Nous ne sommes pas promis au Shangri-La tant vanté par des universitaires fumeux comme Stephen Pinker. Nous sommes voués à l'extinction. Non seulement la mort individuelle - que notre société de consommation tente furieusement d'occulter en colportant le mythe de la jeunesse éternelle -, mais aussi l'extinction massive, alors que les températures augmentent et rendent la planète invivable. Si vous croyez que l'espèce humaine réagira rationnellement à l'écocide, c'est que vous ignorez tout de la nature humaine. Vous devriez vous pencher sur le cas de Gaza. Et un peu d'histoire.

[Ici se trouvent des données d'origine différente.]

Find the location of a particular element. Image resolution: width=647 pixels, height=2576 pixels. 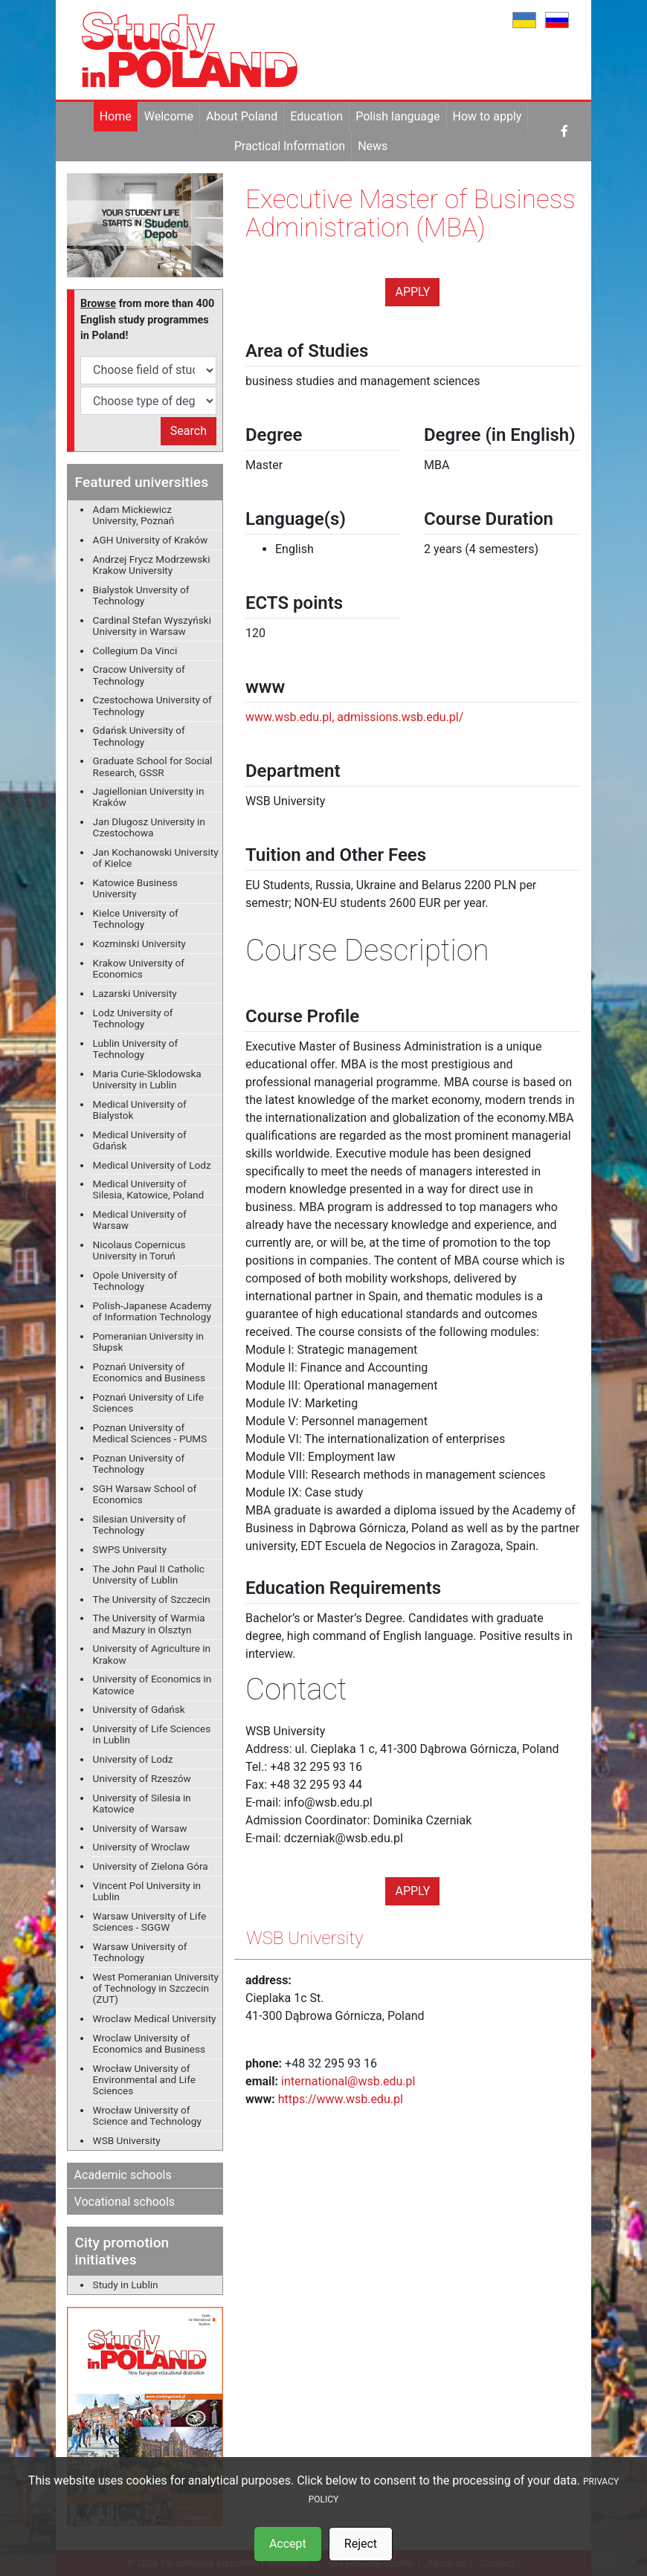 Polish-Japanese Academy of Information Technology is located at coordinates (152, 1311).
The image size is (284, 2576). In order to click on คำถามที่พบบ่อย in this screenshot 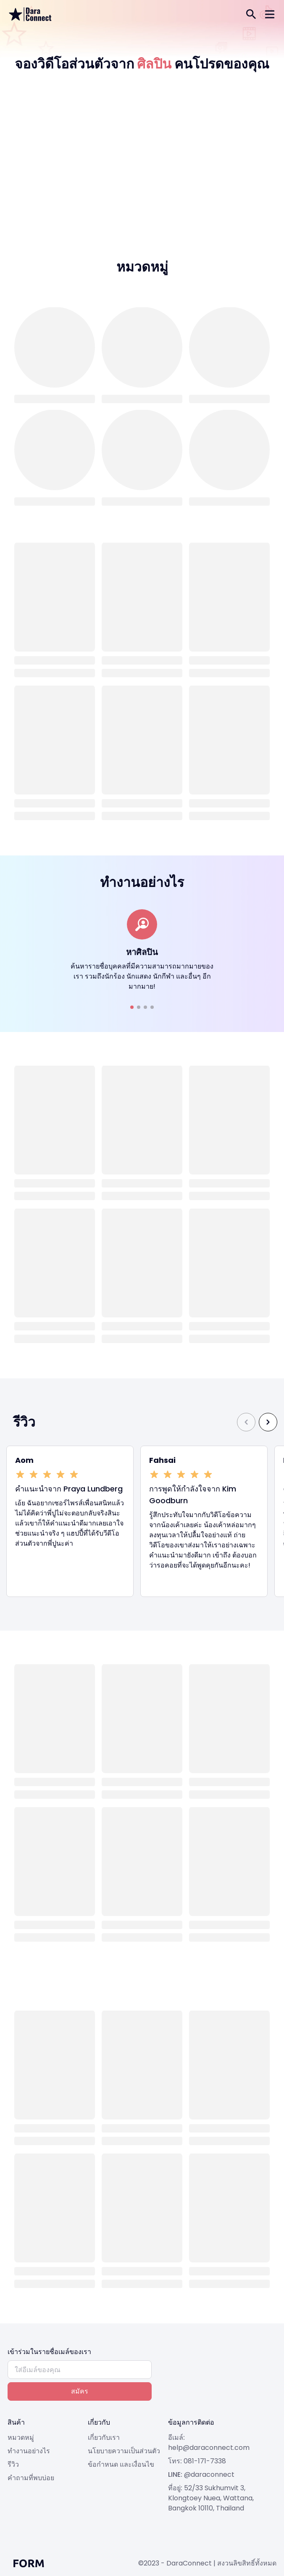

Si vous vivez dans le nord, vous verrez l'horreur de loin, mais elle migrera lentement vers chez vous à mesure que le climat se dégradera, faisant de la plupart d'entre nous des Palestiniens. Et compte tenu de notre complicité dans ce génocide, c'est tout ce que nous méritons.
Les empires, face à toute menace, ont toujours recours au génocide. Qu'on demande aux victimes des conquistadors espagnols. Ou aux Amérindiens. Aux Herero et aux Nama. Aux Arméniens. Aux survivants d'Hiroshima ou de Nagasaki. Aux Indiens rescapés de la famine du Bengale, aux Kikuyu insurgés contre leurs colonisateurs britanniques au Kenya. Les réfugiés climatiques connaîtront le même sort.
Ce n'est pas la fin du cauchemar. Ce n'est que le début.